VS: One of the paradoxes of rhyming is that you can make the substance of the poem seem inevitable, far more inevitable, if you manage rhyming properly, if your rhyming—and I’m talking about true rhymes—is natural and oriented to the rhythm of the lines. You can drive the poem down into a well of inevitability. I used to rhyme because I enjoyed the challenge of creating inevitability, and because I’ve always had an appreciation of the popular song, though I’ve never done all that much rhyming, mostly my poems sprawl. Rhyming really hones your technique, though. I think it’s actually a first-order poetic phenomenon, from which others derive. Someone like Kanye or Kendrick Lamar understands that, so it’s not as if I’m a throwback.
One of the paradoxes of rhyming is that you can make the substance of the poem seem inevitable, far more inevitable, if you manage rhyming properly, if your rhyming—and I’m talking about true rhymes—is natural and oriented to the rhythm of the lines.PM: Not at all. I wanted to move on to the final poem in the collection which uses Einstein’s phrase “spooky action at a distance.” Einstein’s language itself is enough to drive a poet wild, but I wondered in what ways you see the general phenomenon or physics of “spooky action at a distance” at play in this collection, or in poetry, or in reading and writing, generally?
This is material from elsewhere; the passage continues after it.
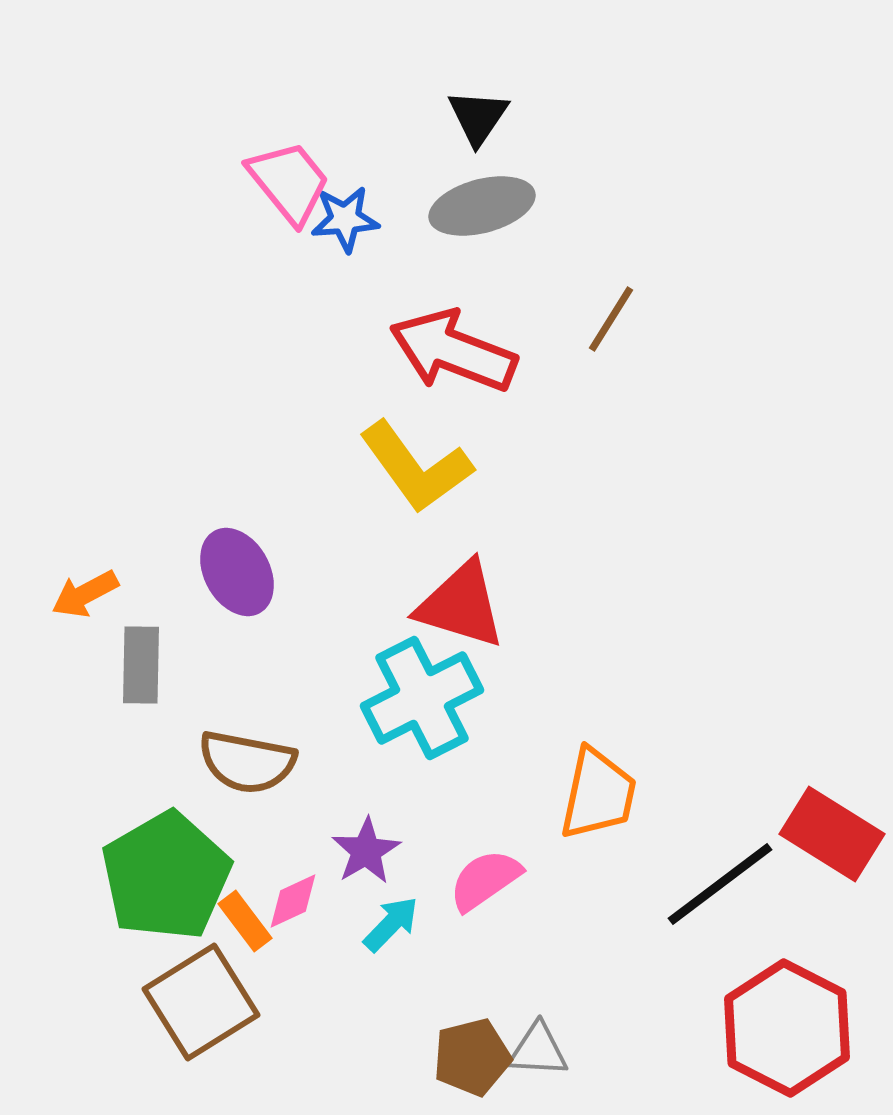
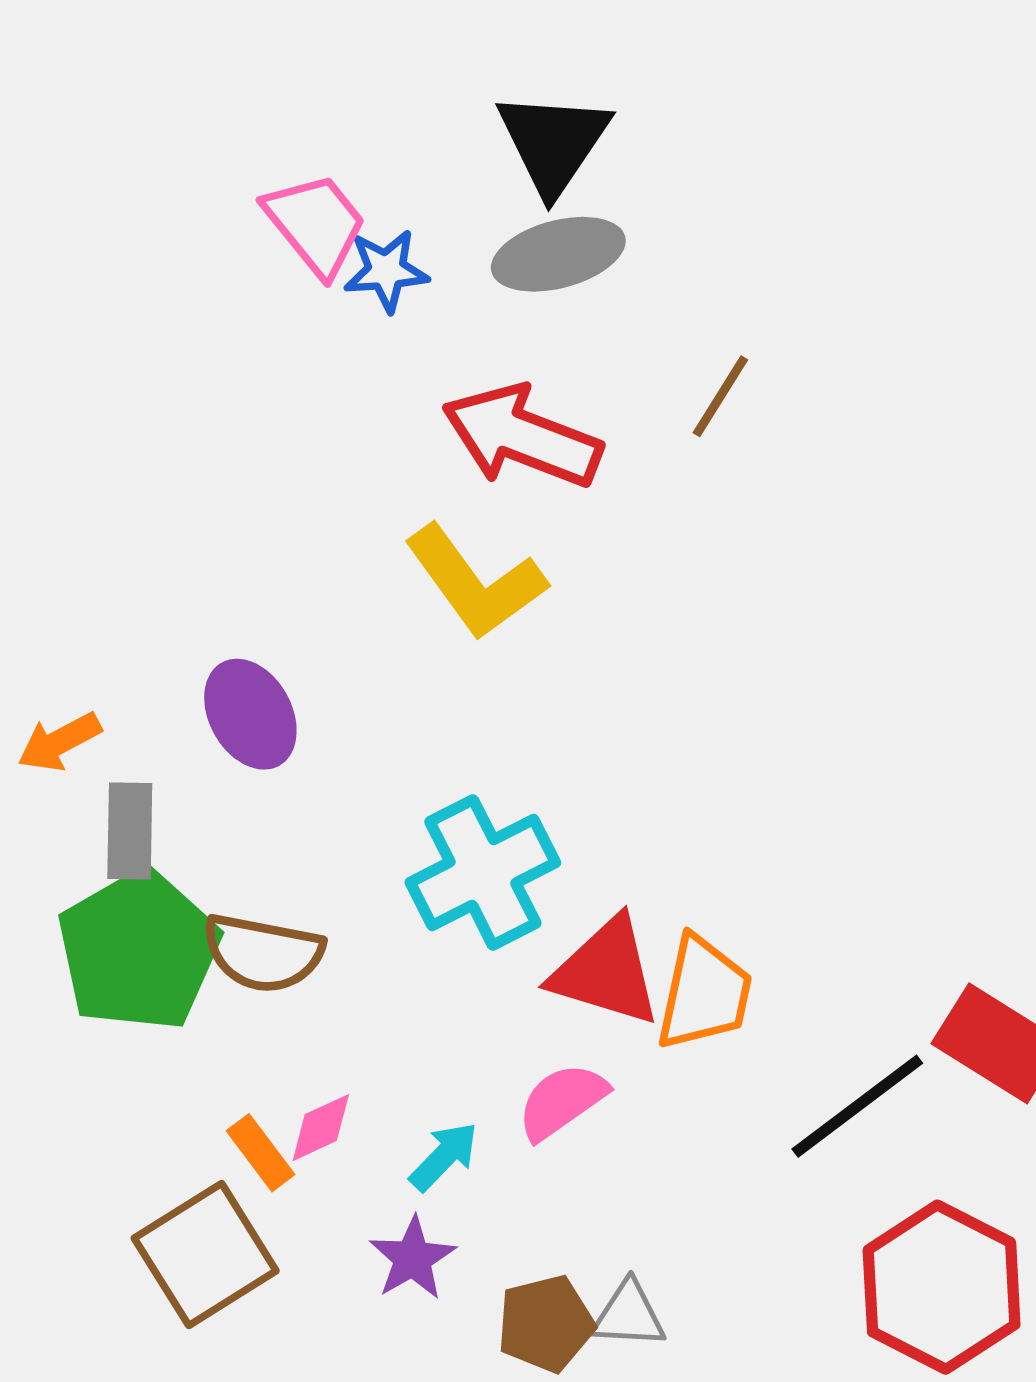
black triangle: (478, 117) -> (553, 142), size x1.5
red triangle: (461, 605) -> (606, 972), moved
purple star: (366, 851) -> (413, 1258), moved
green pentagon: (166, 876) -> (139, 950), moved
VS: Einstein used the phrase “spooky action at a distance” disparagingly, to express dubiousness about phenomena that quantum mechanics predicted—predictions of instantaneous effects one particle has on another across vast distances. Quantum entanglement. Very nice phrase and very strange. Einstein showed us that the world was much stranger than we had thought it was, but he couldn’t go beyond his own strangeness, which makes him a real artist. I don’t have the mathematics to understand what the physicists actually mean, but it turns out those predictions have now been experimentally verified. How could you not as a poet use such a metaphor, especially because of the pertinence to language. That poem in which the phrase is encountered, “To the Reader,” has some Baudelaire in it, too, which I’m glad to have a chance to acknowledge.
PM: Could you talk about the practice of letting your poems have a will of their own?
VS: The cliché is that the poems write themselves, the writer is just the channel they pass through. They might take on some of the grit and the material of that channel, but they already have a will of their own. It’s a cliché because, though imprecise and psychologically simplified, it’s basically true. In my case, my tendency to intellectualize, my formalisms, the reading I’ve done, the longing I have to write a different kind of poem than the one I write (and I’ve always had that longing) put up a resistance, and the poems have to get over that. But that’s good for them, it makes them stronger. That’s my process—get a little piece of inspiration, try to wrestle that little piece into a preconceived idea I have of the poem I want to write, exhaust myself at that and fail, and then just follow the poem as it makes itself.